• **WORK REQUEST**
What is the number of lines in the following data that contain "from"? Answer with the number alone.

--- START ---

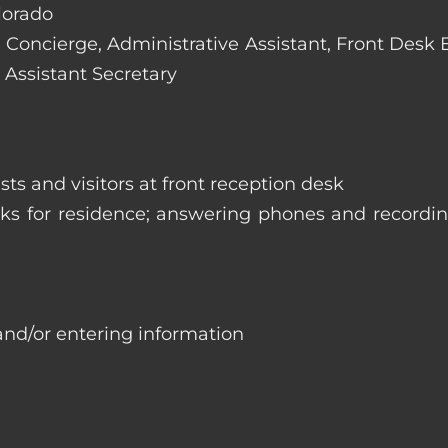
olorado
e: Concierge, Administrative Assistant, Front Desk
 Assistant Secretary
ts and visitors at front reception desk
asks for residence; answering phones and recordi
and/or entering information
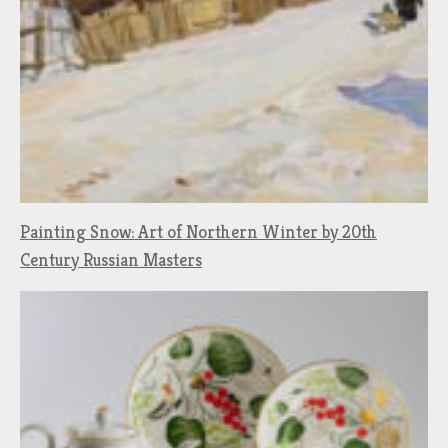
Painting Snow: Art of Northern Winter by 20th
Century Russian Masters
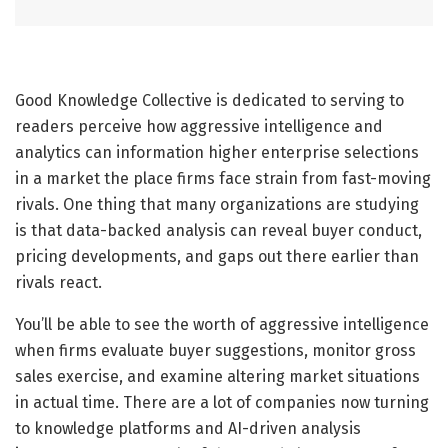
Good Knowledge Collective is dedicated to serving to
readers perceive how aggressive intelligence and
analytics can information higher enterprise selections
in a market the place firms face strain from fast-moving
rivals. One thing that many organizations are studying
is that data-backed analysis can reveal buyer conduct,
pricing developments, and gaps out there earlier than
rivals react.
You’ll be able to see the worth of aggressive intelligence
when firms evaluate buyer suggestions, monitor gross
sales exercise, and examine altering market situations
in actual time. There are a lot of companies now turning
to knowledge platforms and AI-driven analysis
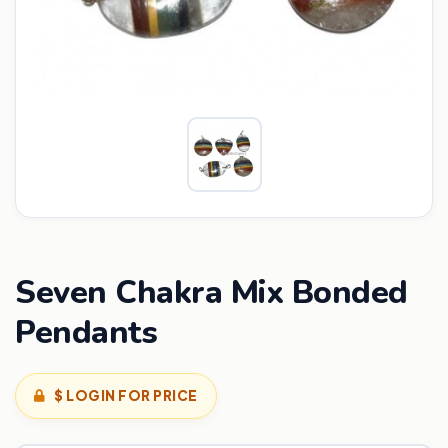
Seven Chakra Mix Bonded
Pendants
$ LOGIN FOR PRICE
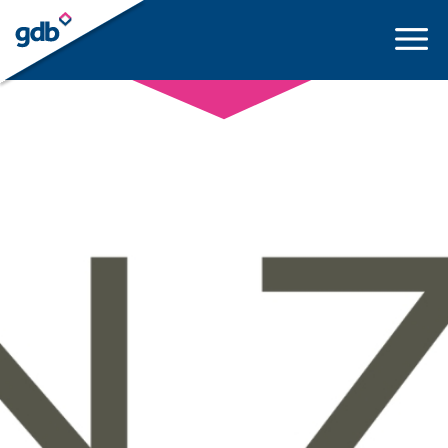
LOGIN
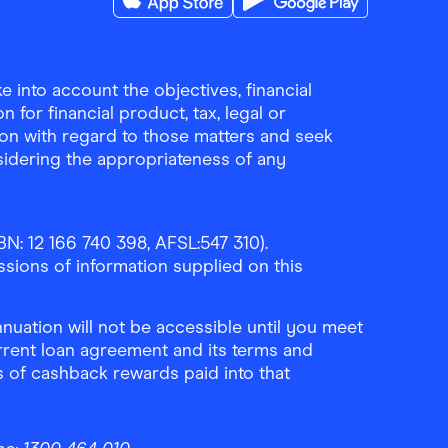
Download the Finder Shopping App on A
Download the Finder Sho
 into account the objectives, financial
 for financial product, tax, legal or
ion with regard to those matters and seek
sidering the appropriateness of any
N: 12 166 740 398, AFSL:547 310).
ssions of information supplied on this
uation will not be accessible until you meet
rrent loan agreement and its terms and
ls of cashback rewards paid into that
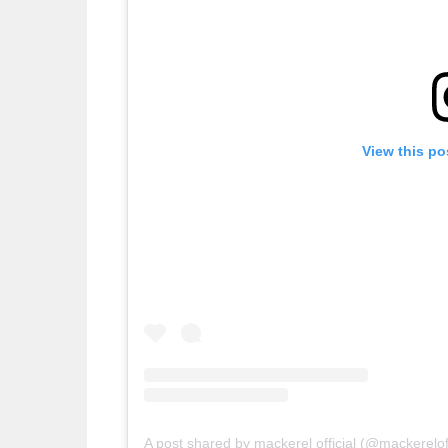
View this po
A post shared by mackerel official (@mackereloff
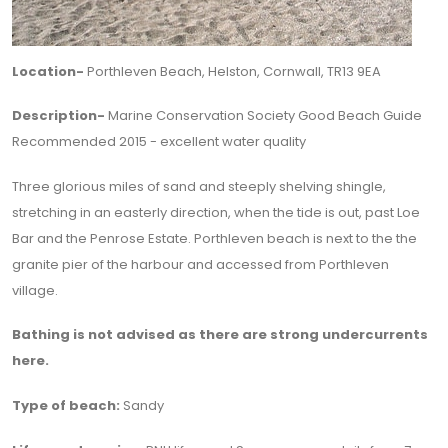
Location-
Porthleven Beach, Helston, Cornwall, TR13 9EA
Description-
Marine Conservation Society Good Beach Guide
Recommended 2015 - excellent water quality
Three glorious miles of sand and steeply shelving shingle,
stretching in an easterly direction, when the tide is out, past Loe
Bar and the Penrose Estate. Porthleven beach is next to the the
granite pier of the harbour and accessed from Porthleven
village.
Bathing is not advised as there are strong undercurrents
here.
Type of beach:
Sandy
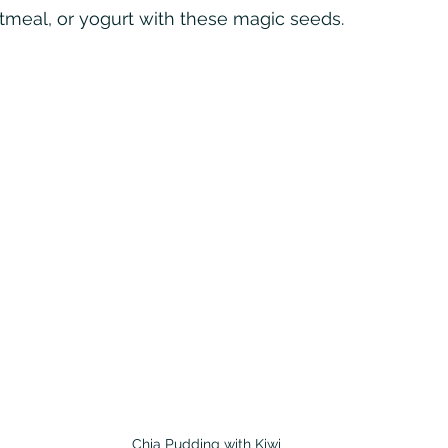
tmeal, or yogurt with these magic seeds.
Chia Pudding with Kiwi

--- END ---

• **REPLY TO THE TASK**
2